C'est quand même là où se prennent les grandes décisions pour la France! Si le pouvoir était exercé dans un bâtiment plus moderne, conçu pour une efficacité optimale des services comme à Bercy, je suis sûr que les politiques intérieure et étrangère françaises seraient différentes. Tenez, il n'y a pas d'ordinateur dans le bureau de François Hollande! Qui peut raisonnablement se passer d'ordinateur de nos jours? Finalement, le bureau de l'actuel président est quasiment identique (si ce n'est qu'il dispose d'un grand écran télé) à celui du Général de Gaulle!
Découvrez la chronique de l'album et ses 10 premières planches
Etiez-vous très «encadré»?
Pas du tout! J’avais une liberté totale, on ne m’a jamais rien imposé, ni même soufflé ! C'était même un peu déroutant, car je ne savais pas ce que j'allais faire d'une semaine sur l'autre. Je recevais le programme hebdomadaire de l'Elysée et j'y choisissais ce qui me semblait intéressant. Mais j'y ai parfois passé beaucoup de temps juste pour m'y promener, m'en imprégner, sans forcément en ramener de séquence «exploitable».
Avez-vous découvert des secrets d'alcôve?

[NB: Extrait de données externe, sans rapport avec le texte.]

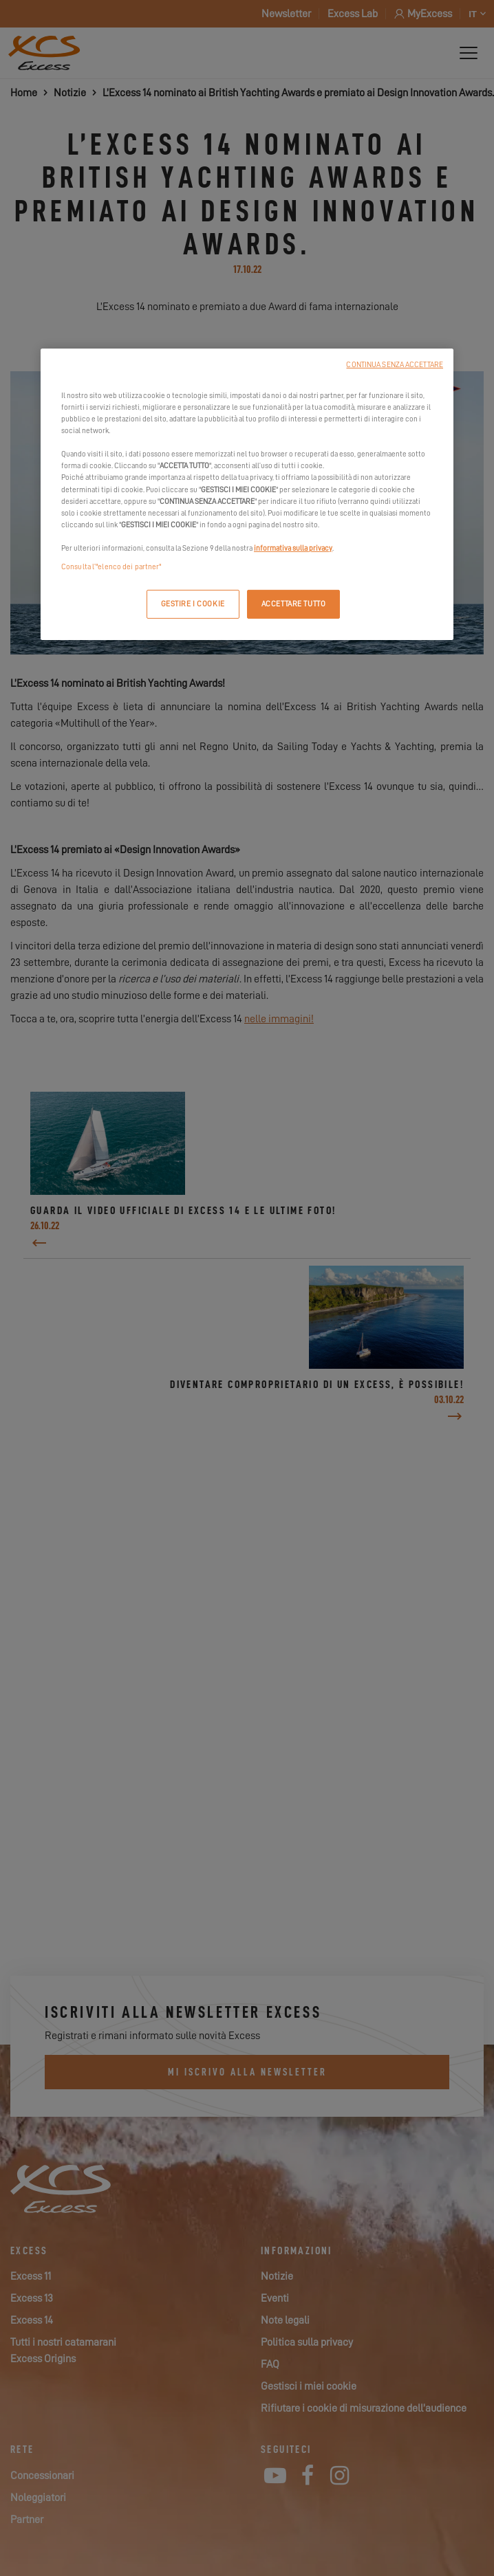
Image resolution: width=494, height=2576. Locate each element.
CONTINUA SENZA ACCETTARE (394, 364)
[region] (247, 494)
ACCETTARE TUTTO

Non,je n'ai finalement pas recueilli tant de confidences que cela. Ce n'était pas mon propos, qui tournait plutôt autour du fonctionnement de la «maison»: qui fait quoi, comment, dans quelles circonstances. Ce lieu un peu mystérieux est occupé par de «vrais» gens, manifestement sûrs d'eux en public mais aussi fragiles que vous et moi en privé. Au cours de cette période, j'ai vu petit à petit se transformer l'équipe présidentielle: des gens sont partis, de manière plus ou moins volontaire et brutale, et il y a eu des changements de cap, de ligne de communication, etc. Le temps passe et les hommes aussi, finalement. Le lieu, lui, reste comme figé hors du temps.
Le locataire en chef vous a-t-il paru transformé?
François Hollande a changé, oui. Il a désormais une attitude plus grave, plus solennelle, à l’image du décor dans lequel il évolue… Ça se voit même physiquement, il est plus marqué, plus tendu. Mais ça reste quelqu'un de très accessible, très affable, d'un abord et aux manières très sympathiques. Il a surtout changé en termes d'énergie: je l'ai vu électrisé durant la campagne présidentielle, et c'est normal car c'est un exercice «dopant». Tout le monde est porté par ce truc qui monte, qui monte, et puis quand c'est fini, le soufflé retombe forcément. C'est un peu à l'image de la courbe de popularité du Président. J'aurais presque dû sous-titrer mon bouquin sur la campagne «L'ascension» et celui-ci «Le déclin» (rires). Désormais, il encaisse. Une journaliste me disait que ce n'était pas l'élection qui faisait le président, mais sa capacité à encaisser et à gérer les actualités, parfois dramatiques, qui lui arrivent en pleine figure. Les attentats du 7 janvier, par exemple, que j'évoque en fin d'album et suite auxquels j'ai pu constater le sang-froid avec lequel Hollande a géré la chose.
Vous étiez à l'Élysée le jour de l'attentat contre Charlie Hebdo?
Oui. L'atmosphère y était terrible. François Hollande a fait un direct à 20h et je peux vous affirmer que l'homme qu'on voit est le même une fois les caméras éteintes. Il n'est pas dans la représentation, comme certains le lui reprochent parfois.
Comment ont réagi les personnels qui apparaissent dans votre album?
Pour l'instant, j'ai peu de retour et les premières réactions sont évidemment diverses: certains ne sont pas ravis de l'image que je donne d'eux alors que d'autres, comme le chef cuisinier, en sont super-contents. François Hollande lira-t-il l'album ou pas? Je n'en sais rien, mais je lui en dédicacerai un exemplaire, comme à tous les intervenants.